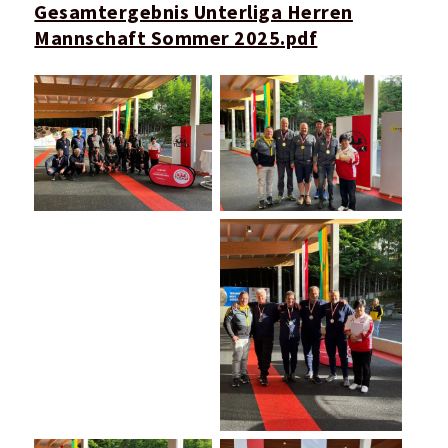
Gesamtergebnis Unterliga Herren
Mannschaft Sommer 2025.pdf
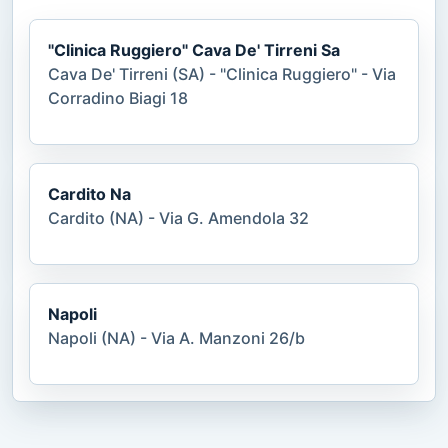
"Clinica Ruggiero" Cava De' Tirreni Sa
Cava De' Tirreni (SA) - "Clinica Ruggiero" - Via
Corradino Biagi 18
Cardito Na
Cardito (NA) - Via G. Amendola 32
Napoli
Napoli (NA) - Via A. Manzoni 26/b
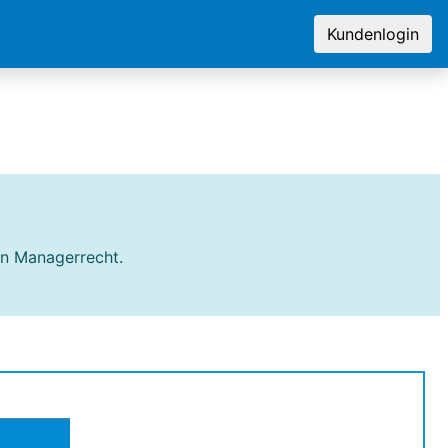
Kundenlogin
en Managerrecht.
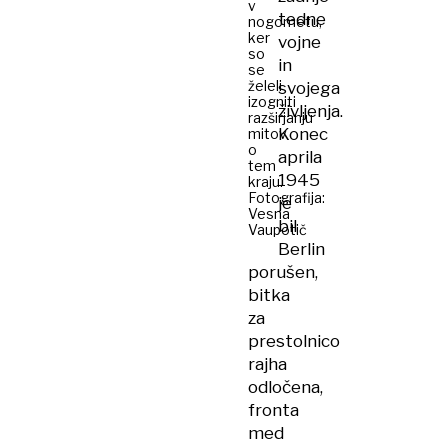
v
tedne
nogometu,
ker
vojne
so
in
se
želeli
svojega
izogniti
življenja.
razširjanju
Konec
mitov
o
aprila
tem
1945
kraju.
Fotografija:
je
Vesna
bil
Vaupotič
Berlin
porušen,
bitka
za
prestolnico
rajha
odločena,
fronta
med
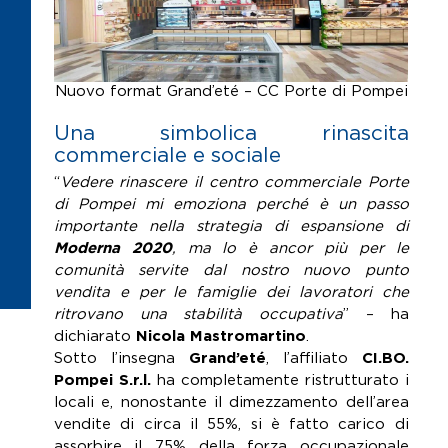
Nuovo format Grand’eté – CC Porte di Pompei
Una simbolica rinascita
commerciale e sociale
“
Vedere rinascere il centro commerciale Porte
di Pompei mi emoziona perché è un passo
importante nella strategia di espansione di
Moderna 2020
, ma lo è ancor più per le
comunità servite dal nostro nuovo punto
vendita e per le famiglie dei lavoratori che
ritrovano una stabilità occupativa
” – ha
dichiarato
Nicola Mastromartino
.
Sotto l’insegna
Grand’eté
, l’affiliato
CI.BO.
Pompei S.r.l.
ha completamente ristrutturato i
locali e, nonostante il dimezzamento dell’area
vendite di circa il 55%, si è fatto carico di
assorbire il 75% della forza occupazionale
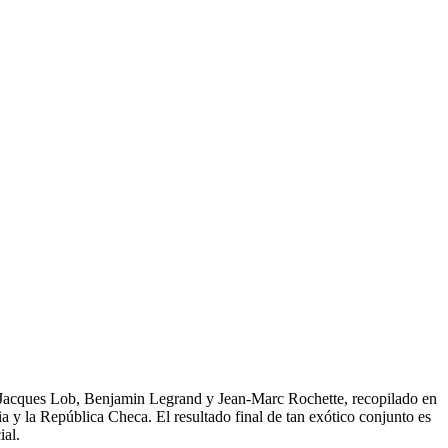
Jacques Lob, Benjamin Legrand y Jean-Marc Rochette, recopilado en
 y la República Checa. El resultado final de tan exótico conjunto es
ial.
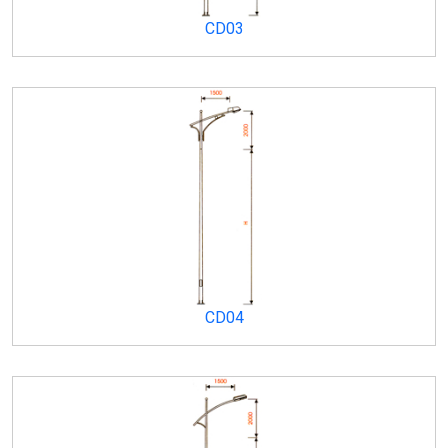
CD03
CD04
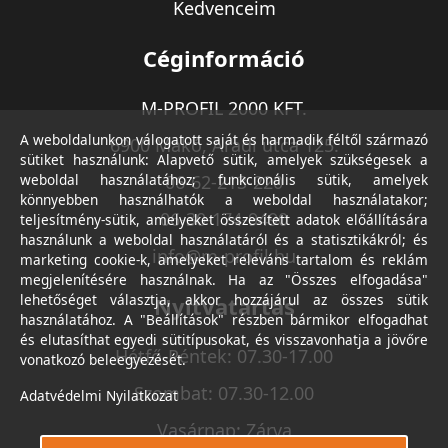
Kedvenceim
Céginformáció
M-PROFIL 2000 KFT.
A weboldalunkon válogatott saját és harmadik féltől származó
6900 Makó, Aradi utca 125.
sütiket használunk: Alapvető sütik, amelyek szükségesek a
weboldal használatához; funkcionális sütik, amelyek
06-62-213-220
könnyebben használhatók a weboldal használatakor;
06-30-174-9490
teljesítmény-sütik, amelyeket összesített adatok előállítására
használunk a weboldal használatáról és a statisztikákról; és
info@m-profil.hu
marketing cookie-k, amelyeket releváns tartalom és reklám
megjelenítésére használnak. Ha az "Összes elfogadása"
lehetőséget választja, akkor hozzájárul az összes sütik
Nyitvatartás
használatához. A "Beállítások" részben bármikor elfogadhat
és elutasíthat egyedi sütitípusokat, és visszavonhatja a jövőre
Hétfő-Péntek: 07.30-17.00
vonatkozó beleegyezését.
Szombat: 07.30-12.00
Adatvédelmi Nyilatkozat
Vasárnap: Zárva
==
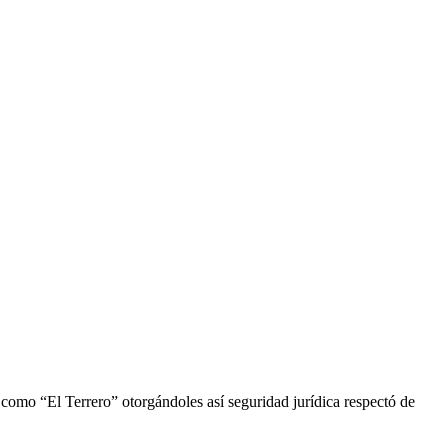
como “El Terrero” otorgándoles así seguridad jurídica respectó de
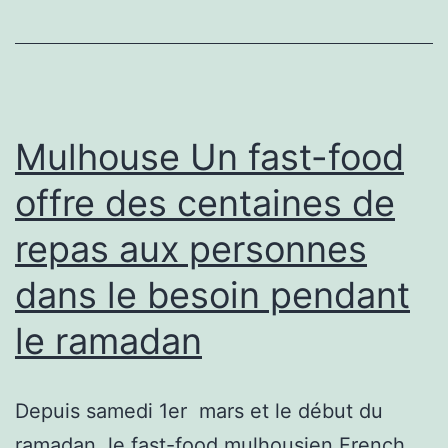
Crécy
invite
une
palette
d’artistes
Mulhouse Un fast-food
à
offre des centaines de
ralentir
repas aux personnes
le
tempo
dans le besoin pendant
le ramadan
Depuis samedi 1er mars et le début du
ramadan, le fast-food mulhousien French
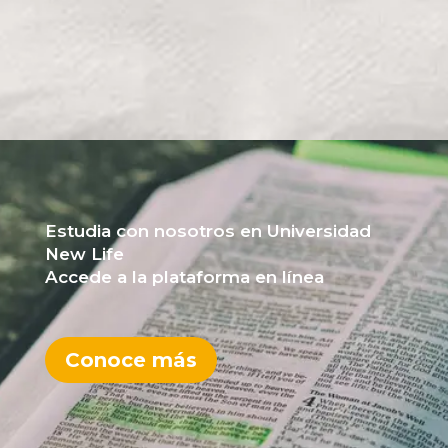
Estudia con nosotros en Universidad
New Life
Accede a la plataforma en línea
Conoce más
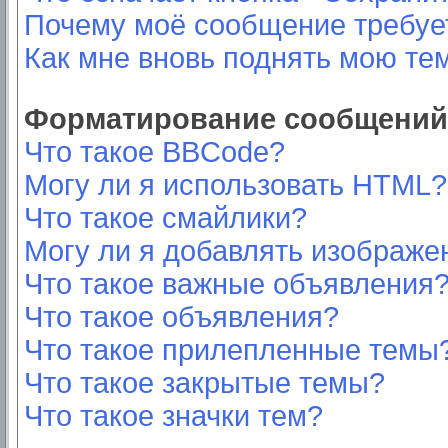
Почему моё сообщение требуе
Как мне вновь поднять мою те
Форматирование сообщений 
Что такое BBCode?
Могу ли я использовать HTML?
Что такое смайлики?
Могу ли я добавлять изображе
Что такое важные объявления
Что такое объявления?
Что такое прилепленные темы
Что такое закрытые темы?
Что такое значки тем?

● **EXERCISE REQUIREMENTS**:
Everything above from the line with "Gesamtergebnis Unterliga Herren" through the line with "di Pompei mi emoziona perché è un passo" should be retyped exactly, and nothing else; omit pictures.

● **ANSWER SPACE**:
Gesamtergebnis Unterliga Herren
Mannschaft Sommer 2025.pdf
"Clinica Ruggiero" Cava De' Tirreni Sa
Cava De' Tirreni (SA) - "Clinica Ruggiero" - Via
Corradino Biagi 18
Cardito Na
Cardito (NA) - Via G. Amendola 32
Napoli
Napoli (NA) - Via A. Manzoni 26/b
Kundenlogin
en Managerrecht.
v
tedne
nogometu,
ker
vojne
so
in
se
želeli
svojega
izogniti
življenja.
razširjanju
Konec
mitov
o
aprila
tem
1945
kraju.
Fotografija:
je
Vesna
bil
Vaupotič
Berlin
porušen,
bitka
za
prestolnico
rajha
odločena,
fronta
med
Nuovo format Grand’eté – CC Porte di Pompei
Una simbolica rinascita
commerciale e sociale
“
Vedere rinascere il centro commerciale Porte
di Pompei mi emoziona perché è un passo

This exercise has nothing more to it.